In 1896 he made two more hundreds, but his average declined to 24.26. In 1897 he played in only nine matches, but 1898 was his best year. He passed one thousand runs for the first time, recorded his best average of 34.25, and made two more hundreds. However the following season he played in only four fixtures. He was a regular in the side once more in 1900, but in 20 fixtures he managed only 571 runs at an average of 20.39.

1901 was a better year, with two centuries in 16 matches, and a total of 701 runs at 25.96. However the next season he appeared only seven times.

From 1903 until the end of his career, he was no longer in and out of the side but appeared in almost every fixture, even though his seasonal average never rose above the twenties. He scored 1129 runs in 30 matches in 1903, his highest aggregate, but his highest score was only 97 and his average 23.52. His next season scores were worse, with 848 runs from 25 matches at 20.68, but he did manage one century.

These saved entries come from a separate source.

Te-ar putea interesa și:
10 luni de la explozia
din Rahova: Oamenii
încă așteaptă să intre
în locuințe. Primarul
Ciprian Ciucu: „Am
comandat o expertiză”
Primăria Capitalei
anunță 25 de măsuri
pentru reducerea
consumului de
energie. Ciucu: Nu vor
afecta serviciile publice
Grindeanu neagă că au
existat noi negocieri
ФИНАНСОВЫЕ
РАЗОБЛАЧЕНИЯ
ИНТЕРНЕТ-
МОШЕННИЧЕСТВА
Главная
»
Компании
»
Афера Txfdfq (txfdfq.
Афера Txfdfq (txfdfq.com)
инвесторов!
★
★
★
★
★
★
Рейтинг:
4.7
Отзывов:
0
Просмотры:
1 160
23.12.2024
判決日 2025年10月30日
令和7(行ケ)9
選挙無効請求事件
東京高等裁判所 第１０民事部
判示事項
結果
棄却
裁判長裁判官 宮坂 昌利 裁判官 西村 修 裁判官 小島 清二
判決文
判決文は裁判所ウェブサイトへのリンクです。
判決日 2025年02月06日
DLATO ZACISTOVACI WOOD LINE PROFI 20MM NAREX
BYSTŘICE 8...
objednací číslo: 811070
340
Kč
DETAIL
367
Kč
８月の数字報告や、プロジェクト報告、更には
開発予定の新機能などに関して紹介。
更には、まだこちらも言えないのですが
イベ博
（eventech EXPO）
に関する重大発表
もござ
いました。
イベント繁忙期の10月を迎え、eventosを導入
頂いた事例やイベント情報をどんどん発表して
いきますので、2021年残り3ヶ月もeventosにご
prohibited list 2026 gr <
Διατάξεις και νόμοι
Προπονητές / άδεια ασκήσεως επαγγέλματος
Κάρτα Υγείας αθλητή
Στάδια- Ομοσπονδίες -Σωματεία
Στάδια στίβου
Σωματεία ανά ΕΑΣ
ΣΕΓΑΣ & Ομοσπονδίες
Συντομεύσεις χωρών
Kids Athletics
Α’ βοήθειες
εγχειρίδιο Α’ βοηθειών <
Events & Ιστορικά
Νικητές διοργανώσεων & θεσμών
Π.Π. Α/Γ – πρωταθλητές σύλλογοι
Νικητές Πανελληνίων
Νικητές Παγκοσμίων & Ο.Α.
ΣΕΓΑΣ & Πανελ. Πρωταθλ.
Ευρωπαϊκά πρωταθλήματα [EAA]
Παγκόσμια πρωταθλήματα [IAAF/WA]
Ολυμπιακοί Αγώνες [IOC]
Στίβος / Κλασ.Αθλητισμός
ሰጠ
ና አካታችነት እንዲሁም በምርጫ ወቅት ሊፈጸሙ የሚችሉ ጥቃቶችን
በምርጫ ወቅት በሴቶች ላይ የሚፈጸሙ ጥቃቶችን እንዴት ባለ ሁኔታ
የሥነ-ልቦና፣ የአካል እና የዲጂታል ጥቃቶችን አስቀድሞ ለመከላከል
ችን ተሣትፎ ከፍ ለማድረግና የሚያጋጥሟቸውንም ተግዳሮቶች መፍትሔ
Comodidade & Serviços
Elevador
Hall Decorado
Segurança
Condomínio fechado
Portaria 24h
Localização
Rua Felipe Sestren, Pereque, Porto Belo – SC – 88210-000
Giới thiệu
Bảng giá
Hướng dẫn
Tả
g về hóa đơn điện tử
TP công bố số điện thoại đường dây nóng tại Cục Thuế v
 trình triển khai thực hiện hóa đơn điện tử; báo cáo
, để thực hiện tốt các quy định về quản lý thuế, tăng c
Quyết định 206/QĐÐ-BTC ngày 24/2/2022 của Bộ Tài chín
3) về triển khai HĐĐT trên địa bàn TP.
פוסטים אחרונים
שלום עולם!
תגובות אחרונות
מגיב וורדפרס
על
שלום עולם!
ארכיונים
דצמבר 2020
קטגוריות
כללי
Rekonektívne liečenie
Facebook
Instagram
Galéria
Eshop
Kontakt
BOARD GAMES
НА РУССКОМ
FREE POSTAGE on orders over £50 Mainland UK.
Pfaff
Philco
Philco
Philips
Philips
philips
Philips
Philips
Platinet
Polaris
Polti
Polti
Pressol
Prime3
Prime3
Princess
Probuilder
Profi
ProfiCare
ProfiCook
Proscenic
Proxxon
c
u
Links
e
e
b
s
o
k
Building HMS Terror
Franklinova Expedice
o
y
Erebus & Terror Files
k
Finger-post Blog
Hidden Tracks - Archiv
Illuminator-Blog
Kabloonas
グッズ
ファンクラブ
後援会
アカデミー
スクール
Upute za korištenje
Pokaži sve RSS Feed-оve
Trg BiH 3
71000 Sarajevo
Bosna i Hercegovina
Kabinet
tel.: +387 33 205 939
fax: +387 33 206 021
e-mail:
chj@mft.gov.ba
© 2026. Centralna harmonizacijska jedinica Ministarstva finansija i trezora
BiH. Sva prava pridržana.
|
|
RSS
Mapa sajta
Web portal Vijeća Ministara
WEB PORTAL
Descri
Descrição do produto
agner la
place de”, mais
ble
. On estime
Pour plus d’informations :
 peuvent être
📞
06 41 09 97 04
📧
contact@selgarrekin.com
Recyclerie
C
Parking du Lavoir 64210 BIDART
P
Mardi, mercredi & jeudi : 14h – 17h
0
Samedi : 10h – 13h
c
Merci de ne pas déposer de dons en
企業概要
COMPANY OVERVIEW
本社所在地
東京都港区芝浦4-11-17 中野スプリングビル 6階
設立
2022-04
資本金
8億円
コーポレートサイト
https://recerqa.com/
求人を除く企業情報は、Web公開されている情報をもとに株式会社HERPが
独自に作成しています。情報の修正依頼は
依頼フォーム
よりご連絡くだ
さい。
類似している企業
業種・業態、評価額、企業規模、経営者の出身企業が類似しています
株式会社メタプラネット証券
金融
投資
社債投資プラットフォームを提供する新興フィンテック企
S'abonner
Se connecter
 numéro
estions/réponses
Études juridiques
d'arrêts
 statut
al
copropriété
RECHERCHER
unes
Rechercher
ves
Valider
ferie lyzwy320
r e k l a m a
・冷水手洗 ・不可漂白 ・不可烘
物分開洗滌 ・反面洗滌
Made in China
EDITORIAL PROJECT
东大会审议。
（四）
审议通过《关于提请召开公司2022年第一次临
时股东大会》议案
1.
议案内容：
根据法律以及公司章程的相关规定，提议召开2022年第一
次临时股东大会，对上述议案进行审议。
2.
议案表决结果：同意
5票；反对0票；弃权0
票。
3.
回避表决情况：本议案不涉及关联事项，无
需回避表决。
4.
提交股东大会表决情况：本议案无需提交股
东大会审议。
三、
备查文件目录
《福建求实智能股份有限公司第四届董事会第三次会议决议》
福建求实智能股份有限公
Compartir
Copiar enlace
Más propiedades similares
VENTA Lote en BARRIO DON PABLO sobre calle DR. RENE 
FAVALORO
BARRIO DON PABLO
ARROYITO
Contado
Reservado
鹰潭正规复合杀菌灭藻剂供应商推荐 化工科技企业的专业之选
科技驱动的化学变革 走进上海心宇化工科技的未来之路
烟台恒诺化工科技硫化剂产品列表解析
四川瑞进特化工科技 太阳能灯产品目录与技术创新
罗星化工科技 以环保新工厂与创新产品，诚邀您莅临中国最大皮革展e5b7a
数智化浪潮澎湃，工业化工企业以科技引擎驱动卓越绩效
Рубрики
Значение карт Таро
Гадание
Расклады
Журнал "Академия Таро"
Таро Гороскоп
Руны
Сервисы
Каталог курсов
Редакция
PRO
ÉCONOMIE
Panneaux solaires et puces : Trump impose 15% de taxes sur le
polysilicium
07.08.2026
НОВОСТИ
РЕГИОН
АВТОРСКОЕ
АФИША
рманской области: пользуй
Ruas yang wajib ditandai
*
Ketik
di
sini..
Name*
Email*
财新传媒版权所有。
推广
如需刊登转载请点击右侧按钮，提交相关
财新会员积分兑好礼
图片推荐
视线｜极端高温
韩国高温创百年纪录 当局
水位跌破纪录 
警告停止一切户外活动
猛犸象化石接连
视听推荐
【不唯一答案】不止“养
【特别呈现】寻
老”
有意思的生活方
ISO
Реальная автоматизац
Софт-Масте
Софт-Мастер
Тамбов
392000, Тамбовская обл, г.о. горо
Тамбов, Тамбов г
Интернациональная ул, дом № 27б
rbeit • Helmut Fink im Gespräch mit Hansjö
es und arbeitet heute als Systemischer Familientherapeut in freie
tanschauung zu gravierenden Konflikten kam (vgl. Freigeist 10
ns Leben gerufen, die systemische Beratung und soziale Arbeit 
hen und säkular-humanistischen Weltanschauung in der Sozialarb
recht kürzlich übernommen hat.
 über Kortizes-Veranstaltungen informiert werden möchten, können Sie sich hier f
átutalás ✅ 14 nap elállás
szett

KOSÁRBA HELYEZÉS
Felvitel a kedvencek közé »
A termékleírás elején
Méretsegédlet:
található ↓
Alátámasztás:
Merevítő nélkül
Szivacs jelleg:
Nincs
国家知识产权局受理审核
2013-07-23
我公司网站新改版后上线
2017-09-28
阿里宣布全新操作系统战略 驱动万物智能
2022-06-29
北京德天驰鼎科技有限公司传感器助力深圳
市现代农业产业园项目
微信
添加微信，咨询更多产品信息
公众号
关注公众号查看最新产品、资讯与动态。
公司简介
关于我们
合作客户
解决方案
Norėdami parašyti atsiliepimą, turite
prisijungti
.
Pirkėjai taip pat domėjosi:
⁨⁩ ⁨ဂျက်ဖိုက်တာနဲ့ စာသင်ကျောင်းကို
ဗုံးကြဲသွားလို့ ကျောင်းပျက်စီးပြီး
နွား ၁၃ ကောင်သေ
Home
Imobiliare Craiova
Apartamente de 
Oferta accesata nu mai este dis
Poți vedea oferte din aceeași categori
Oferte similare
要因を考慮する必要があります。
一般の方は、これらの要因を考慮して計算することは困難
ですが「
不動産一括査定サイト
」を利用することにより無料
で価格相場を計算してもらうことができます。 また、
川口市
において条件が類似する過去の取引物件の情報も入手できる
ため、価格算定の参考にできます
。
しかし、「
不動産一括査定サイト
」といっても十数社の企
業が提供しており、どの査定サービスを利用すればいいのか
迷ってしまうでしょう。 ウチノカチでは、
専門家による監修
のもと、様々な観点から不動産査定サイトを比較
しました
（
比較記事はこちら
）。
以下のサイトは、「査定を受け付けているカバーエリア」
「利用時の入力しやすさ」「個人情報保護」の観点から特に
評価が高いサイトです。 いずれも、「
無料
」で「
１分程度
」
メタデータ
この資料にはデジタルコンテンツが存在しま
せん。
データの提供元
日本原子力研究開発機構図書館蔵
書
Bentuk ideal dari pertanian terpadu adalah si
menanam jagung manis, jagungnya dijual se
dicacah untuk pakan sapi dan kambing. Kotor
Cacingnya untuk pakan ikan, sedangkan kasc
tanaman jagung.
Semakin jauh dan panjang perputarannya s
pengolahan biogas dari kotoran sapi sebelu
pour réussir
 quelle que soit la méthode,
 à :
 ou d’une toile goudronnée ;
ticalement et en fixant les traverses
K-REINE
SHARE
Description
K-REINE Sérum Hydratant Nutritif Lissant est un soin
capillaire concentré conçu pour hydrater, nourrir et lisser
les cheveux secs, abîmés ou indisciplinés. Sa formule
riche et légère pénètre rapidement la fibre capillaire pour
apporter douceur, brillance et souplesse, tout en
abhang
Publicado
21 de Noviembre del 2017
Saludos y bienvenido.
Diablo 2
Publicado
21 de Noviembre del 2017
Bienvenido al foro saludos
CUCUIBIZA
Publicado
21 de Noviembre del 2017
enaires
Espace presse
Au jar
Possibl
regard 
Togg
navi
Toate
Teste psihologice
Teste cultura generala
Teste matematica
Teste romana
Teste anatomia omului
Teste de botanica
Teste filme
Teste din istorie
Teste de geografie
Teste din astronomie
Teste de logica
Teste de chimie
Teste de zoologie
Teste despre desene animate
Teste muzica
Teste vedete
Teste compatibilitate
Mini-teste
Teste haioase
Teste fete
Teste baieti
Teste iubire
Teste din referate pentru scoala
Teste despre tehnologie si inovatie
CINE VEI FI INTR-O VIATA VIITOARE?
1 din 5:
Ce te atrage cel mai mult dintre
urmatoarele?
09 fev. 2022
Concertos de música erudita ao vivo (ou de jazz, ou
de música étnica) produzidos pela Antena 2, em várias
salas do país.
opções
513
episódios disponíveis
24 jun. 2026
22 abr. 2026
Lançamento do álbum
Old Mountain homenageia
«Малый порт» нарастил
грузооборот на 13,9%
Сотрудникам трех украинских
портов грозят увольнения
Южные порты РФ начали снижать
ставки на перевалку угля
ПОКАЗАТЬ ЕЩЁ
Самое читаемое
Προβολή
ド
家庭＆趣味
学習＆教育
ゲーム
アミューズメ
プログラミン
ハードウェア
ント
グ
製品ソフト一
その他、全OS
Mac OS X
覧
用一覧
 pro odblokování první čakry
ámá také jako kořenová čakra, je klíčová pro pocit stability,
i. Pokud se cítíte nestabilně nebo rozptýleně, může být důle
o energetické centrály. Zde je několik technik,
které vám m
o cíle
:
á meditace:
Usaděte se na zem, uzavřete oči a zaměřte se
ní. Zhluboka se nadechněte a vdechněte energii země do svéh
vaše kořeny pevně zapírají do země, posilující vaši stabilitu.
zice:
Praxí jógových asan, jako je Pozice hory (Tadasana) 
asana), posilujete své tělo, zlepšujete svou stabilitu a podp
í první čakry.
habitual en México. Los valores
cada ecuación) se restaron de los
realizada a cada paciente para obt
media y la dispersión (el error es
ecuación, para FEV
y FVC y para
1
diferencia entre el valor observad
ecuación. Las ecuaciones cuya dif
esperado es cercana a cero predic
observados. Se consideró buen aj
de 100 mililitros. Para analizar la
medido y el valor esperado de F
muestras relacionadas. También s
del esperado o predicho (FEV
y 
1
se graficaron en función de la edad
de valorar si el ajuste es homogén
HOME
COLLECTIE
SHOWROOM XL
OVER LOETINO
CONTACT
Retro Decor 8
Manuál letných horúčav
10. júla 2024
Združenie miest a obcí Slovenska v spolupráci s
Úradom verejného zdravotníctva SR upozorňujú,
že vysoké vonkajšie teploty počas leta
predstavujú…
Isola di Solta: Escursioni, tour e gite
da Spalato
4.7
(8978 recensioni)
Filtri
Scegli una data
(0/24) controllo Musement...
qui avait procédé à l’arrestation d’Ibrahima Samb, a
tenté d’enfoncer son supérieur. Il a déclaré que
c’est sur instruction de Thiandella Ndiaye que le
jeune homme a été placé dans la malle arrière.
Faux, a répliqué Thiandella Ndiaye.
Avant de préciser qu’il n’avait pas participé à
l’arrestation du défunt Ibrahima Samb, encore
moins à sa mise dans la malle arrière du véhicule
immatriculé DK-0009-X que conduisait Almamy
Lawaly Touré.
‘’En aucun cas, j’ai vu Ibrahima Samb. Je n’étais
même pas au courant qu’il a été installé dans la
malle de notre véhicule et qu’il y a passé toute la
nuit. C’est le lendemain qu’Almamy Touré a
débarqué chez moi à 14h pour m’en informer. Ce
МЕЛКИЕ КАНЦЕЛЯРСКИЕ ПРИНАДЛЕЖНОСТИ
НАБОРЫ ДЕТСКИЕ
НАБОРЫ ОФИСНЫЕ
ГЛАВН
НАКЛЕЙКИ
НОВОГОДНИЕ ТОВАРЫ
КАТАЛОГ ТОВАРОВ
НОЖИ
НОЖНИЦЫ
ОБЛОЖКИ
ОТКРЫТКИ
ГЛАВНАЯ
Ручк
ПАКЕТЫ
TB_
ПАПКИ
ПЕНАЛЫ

During his last four seasons (1905 to 1908) he managed to keep his average in the upper twenties. His slip catching also came to the fore. Having never previously held more than 18 catches in a season, he now managed 30, 30, 23 and 32. In 1905, 26 matches yielded 1079 runs at 27.66, with one hundred. His figures the next season were very similar: 26 matches, 968 runs at 28.47 and two hundreds. In 1907 he played as many as 31 matches, scoring 1081 runs. Though his highest score was only 72, he was consistent enough to average 26.36. In his final season, he scored 664 runs in 21 matches at 28.86. again failed to make a century, but in scoring 87 against Somerset he assisted Jack Crawford (who made 232) to put on 308 for the fifth wicket. This stood as the Surrey record for this wicket until Mark Ramprakash and Azhar Mahmood had a partnership of 311 in 2005.

==Later life==
Leaving Surrey in 1909, Holland became the cricket coach at Oundle School.

His son-in-law Horace Bloomfield also played for Surrey; Bloomfield married Holland's daughter, Muriel Maude Holland, at Penge Congregational Church in 1922.